Я защищался слезами — не помогало. Спрятался под кроватью, но дед вытащил меня на свет, распекал:
— Почему терпишь такое? Бунтуй! Скажи батькови, шо ты не хочешь быть ни чугунщиком, ни шахтером. А Ванятку с Раковки помнишь?...
Отец, только что пришедший с работы, бросил мыться. Обнаженный до пояса, намыленный, словно в снегу, подскочил к деду, злобно закричал:
— Не троньте, папаша! Замучили хлопчика. Хуже зверя вы.
Никогда он еще так прямо, бесстрашно не разговаривал с ним. Долго терпел, долго уважал и его старость, и болезнь, и несчастья, но, видно, лопнуло терпение.
Дед не испугался угроз, только усмехнулся и опять схватил меня за ухо, щипал, приговаривая:
— Забыл ты Ванечку, забыл. И от дедушки, щеня поганое, зря бежишь. Не бегай, не бегай!..

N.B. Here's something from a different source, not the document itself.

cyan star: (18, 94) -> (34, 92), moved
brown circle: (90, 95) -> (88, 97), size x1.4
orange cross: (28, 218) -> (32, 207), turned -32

Отец схватил его за плечи, метнул в сторону, поднял меня и стал гладить по голове.
Дед молча, сжимая волосатые кулаки, пошел на обидчика...
И никогда больше не встречались мирно отец с сыном.
ГЛАВА ДЕСЯТАЯ
Как-то раз вечером у землянки меня подкараулил дед. Схватил за руку, зашептал сиплым голосом:
— Это я, Сань, не пугайся! Гостинец вот... на, держи! — И торопливо сунул мне за пазуху три больших липучих пряника. Они такие медвяно-пахучие, что у меня кружится голова и текут слюнки.

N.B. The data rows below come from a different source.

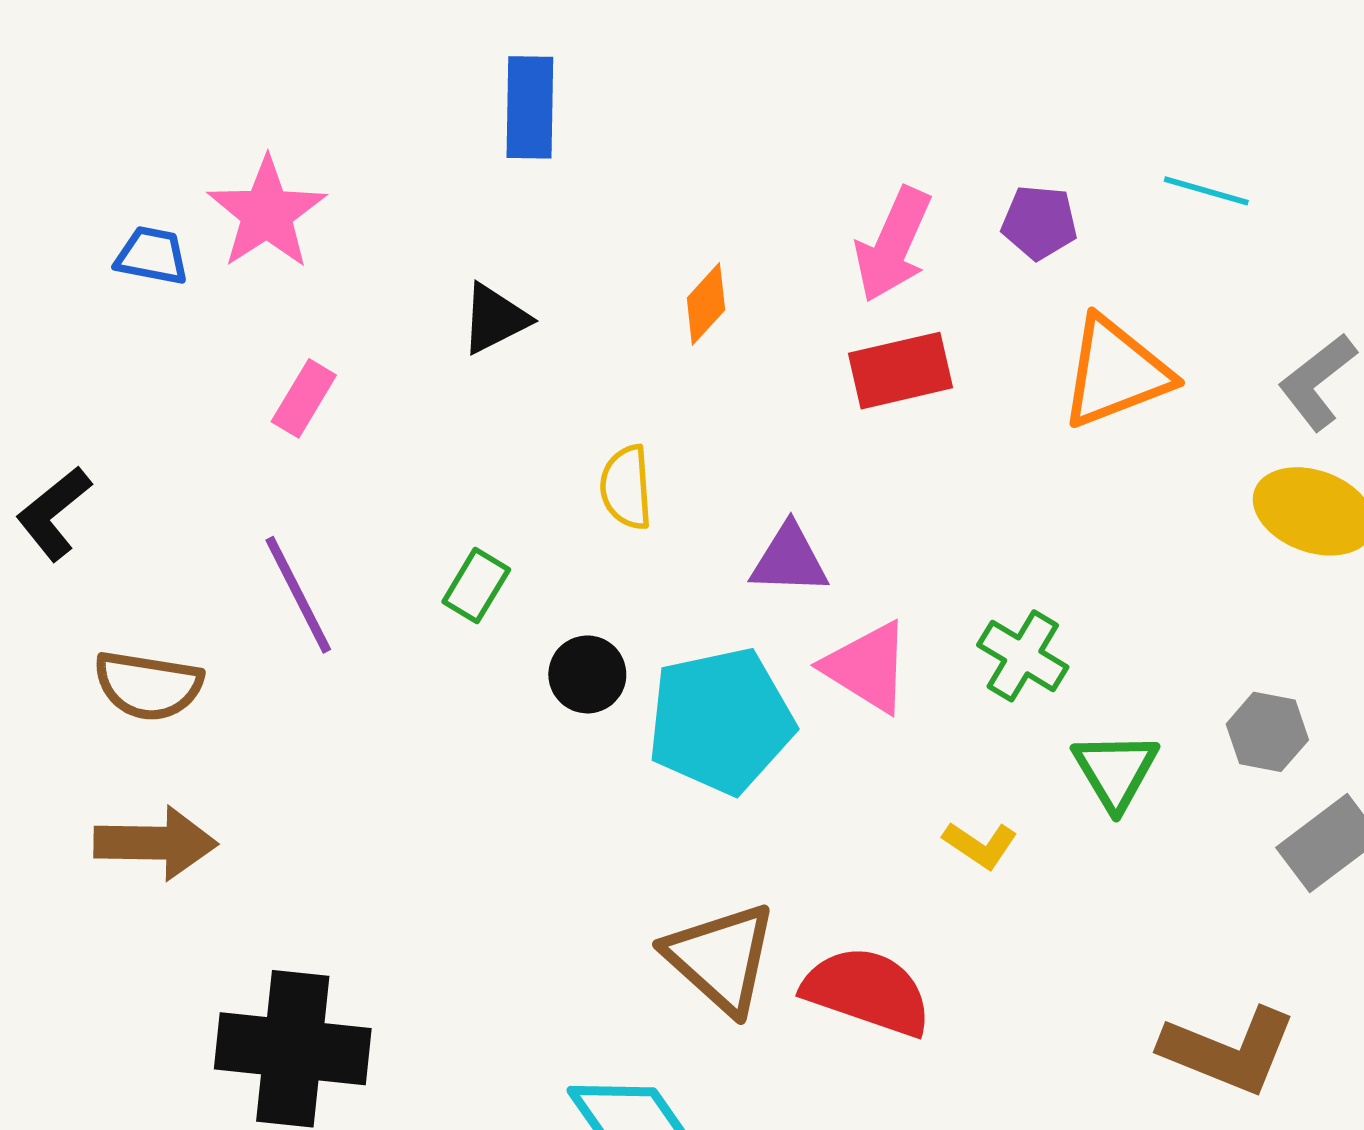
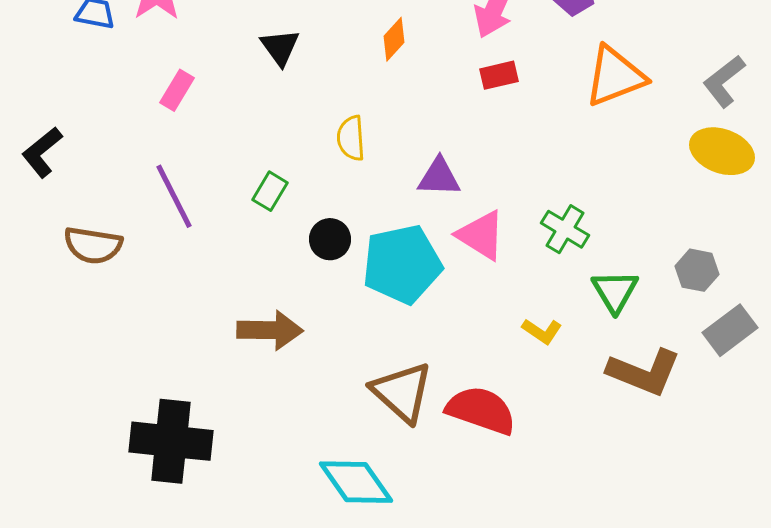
black triangle: (495, 319) -> (280, 47), turned -39
red rectangle: (900, 371) -> (499, 75), size x0.7
brown arrow: (156, 843) -> (270, 330), moved
brown L-shape: (1228, 1051) -> (644, 372), moved

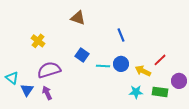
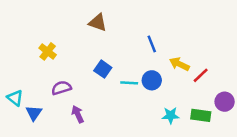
purple semicircle: (49, 70) -> (61, 88), size x0.7
yellow arrow: (143, 71) -> (179, 64), moved
purple arrow: (47, 93) -> (78, 114), moved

— Ешь, Саня, ешь! — ласково настаивает дед и гладит меня по голове своей твердой, в заскорузлых мозолях ладонью. Ешь, шахтарик. На здоровье!

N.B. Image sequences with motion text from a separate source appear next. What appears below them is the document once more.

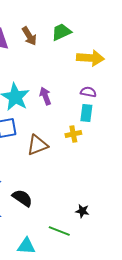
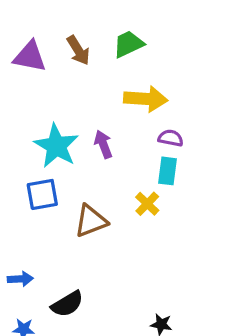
yellow arrow: (90, 58) -> (146, 99), moved
yellow cross: (73, 134) -> (147, 204), turned -35
black semicircle: (22, 198) -> (67, 304), turned 115

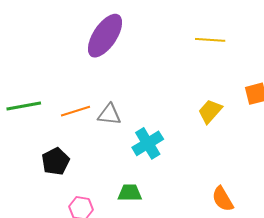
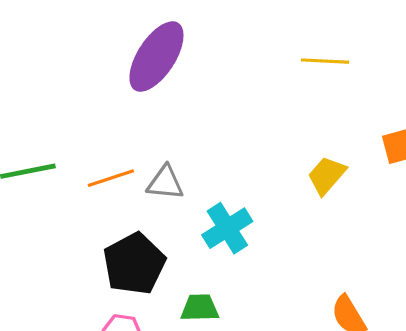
black pentagon: (56, 161) -> (134, 264), moved, size x1.4

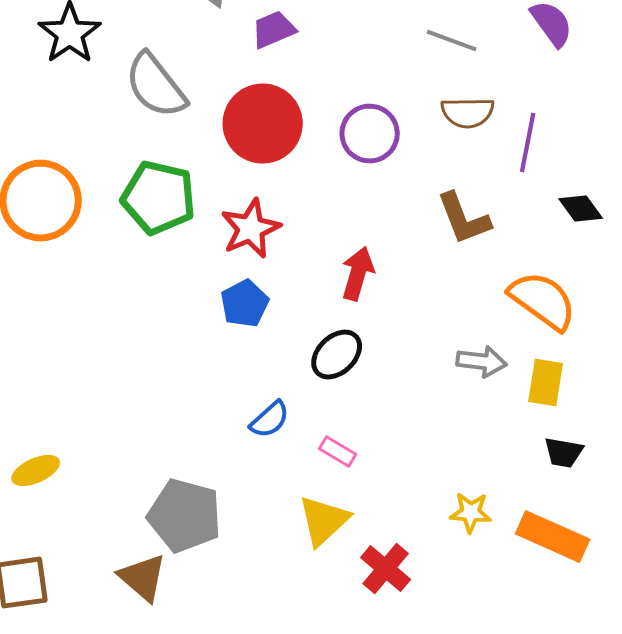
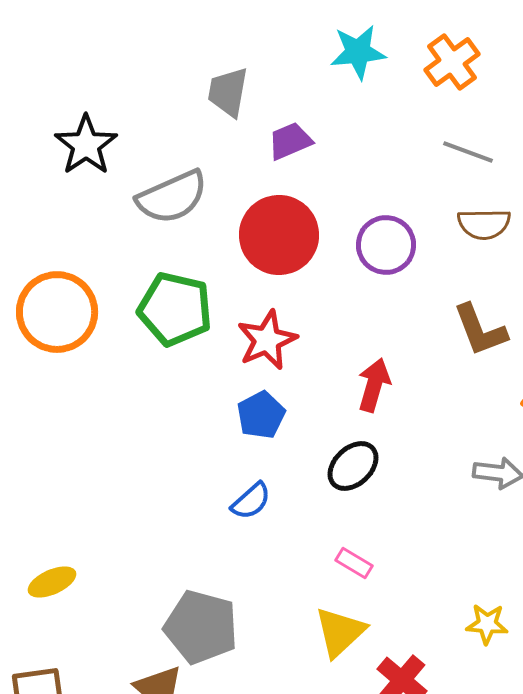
gray semicircle: (156, 86) -> (172, 197), turned -76
blue semicircle: (270, 420) -> (251, 501), moved

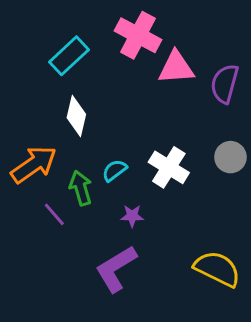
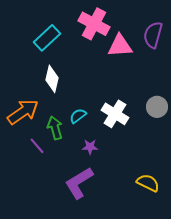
purple semicircle: (225, 84) -> (153, 35), moved
yellow semicircle: (217, 269) -> (148, 183), size x0.7

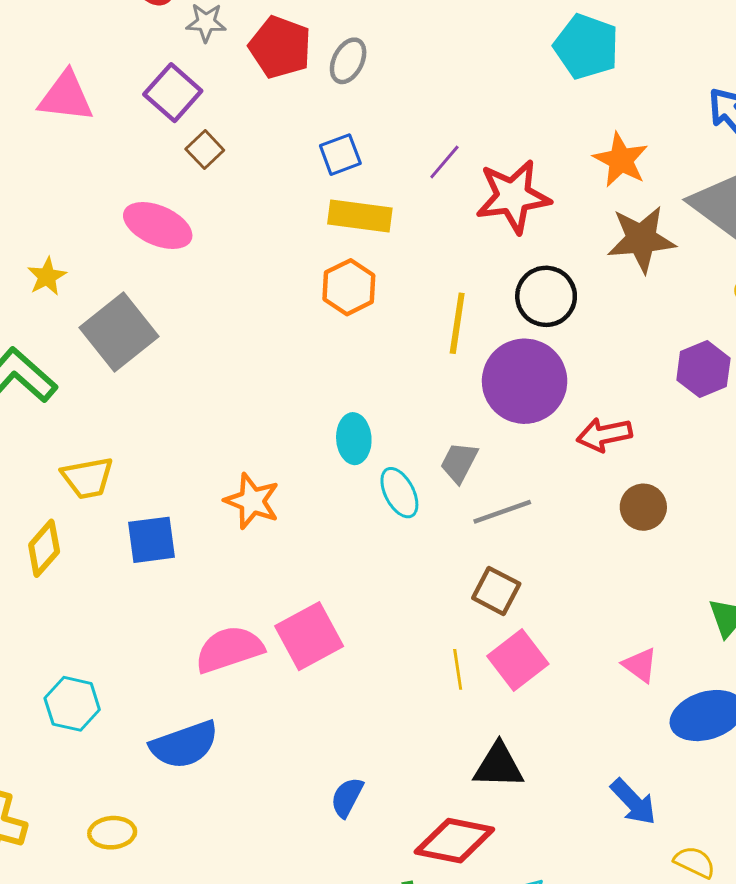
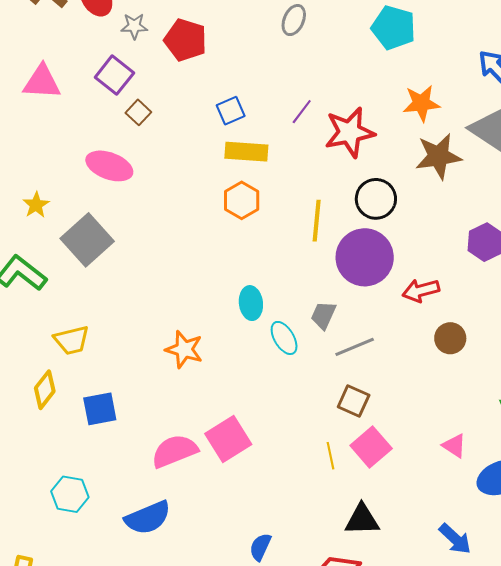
gray ellipse: (348, 61) -> (294, 20), moved
orange star: (621, 160) -> (421, 103), turned -30
blue square: (151, 540) -> (100, 409), moved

Жую пряник и настороженно молчу. Перемена дедушки меня пугает. Почему он больше не мучает меня? Почему стал таким добрым? А дедушка все утюжит мои волосы.
— Сань, ты обижаешься на своего деда, а?
Молчу, торопливо доедаю пряник и украдкой поглядываю на дверь землянки, думаю, как бы удрать. И когда я готов уже рвануться из рук деда, слышу неожиданные слова.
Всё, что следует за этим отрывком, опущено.